The records =

****************

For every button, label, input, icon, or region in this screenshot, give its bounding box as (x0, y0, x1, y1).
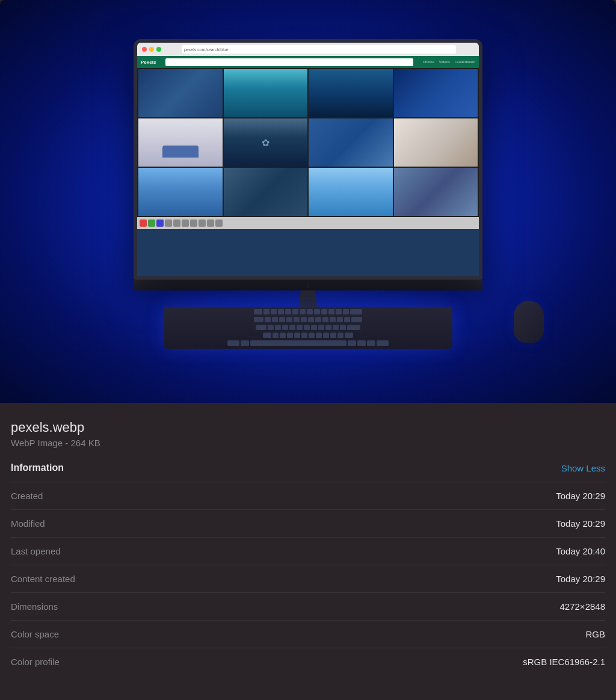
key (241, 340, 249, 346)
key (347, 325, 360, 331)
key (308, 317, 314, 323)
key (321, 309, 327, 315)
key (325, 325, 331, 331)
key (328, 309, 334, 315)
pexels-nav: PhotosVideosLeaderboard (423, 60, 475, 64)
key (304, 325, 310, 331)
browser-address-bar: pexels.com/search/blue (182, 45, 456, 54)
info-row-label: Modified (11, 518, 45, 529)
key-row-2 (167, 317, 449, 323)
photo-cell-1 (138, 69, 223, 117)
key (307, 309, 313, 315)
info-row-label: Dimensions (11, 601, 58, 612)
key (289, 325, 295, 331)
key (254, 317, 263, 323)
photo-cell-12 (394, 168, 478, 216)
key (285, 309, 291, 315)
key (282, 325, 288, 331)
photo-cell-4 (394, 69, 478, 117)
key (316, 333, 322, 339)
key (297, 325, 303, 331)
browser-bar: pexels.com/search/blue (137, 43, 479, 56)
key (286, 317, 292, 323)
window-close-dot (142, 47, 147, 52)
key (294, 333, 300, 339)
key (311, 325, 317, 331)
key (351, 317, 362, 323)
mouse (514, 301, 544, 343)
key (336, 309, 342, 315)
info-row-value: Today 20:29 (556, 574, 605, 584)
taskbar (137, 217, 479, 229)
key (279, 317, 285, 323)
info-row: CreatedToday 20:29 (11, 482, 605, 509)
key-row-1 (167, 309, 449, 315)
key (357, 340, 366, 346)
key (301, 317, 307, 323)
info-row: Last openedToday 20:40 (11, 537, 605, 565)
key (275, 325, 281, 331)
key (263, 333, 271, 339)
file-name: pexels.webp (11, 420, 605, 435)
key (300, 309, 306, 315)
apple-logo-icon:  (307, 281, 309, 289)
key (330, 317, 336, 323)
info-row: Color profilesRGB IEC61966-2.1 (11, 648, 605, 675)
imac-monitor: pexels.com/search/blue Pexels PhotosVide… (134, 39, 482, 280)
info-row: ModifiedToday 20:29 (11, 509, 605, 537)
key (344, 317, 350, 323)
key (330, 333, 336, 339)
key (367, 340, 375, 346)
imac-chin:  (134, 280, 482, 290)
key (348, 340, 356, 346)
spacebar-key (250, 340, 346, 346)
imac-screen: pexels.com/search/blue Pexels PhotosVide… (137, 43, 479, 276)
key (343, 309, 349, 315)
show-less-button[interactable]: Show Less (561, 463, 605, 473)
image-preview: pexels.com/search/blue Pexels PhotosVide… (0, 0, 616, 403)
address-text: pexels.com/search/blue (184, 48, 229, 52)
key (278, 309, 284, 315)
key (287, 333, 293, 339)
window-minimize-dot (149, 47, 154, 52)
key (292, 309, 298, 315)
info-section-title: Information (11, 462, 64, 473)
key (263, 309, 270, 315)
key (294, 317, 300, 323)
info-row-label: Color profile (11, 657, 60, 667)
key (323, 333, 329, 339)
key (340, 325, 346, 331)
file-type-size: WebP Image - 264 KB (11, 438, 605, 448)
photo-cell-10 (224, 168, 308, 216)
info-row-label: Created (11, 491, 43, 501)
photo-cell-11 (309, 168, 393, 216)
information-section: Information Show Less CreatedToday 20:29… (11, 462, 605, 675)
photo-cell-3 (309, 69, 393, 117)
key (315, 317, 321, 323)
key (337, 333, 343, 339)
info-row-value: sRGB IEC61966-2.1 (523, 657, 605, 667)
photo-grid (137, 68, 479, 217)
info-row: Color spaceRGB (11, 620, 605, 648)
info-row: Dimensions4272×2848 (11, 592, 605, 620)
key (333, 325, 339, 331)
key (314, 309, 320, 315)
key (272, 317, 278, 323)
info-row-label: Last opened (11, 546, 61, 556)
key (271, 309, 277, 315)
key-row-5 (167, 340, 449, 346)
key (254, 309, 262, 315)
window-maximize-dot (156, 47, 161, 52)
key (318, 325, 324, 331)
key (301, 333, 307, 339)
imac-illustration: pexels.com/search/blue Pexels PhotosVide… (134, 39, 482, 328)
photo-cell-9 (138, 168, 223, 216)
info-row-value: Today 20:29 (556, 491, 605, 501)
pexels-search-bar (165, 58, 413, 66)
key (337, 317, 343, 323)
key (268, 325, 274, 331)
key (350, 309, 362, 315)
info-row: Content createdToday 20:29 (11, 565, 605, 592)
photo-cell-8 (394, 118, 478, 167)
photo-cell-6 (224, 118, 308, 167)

****************

What you need to do = Once you have counted every line above that contains the string "Show", give that number and nothing more.

Exercise result = 2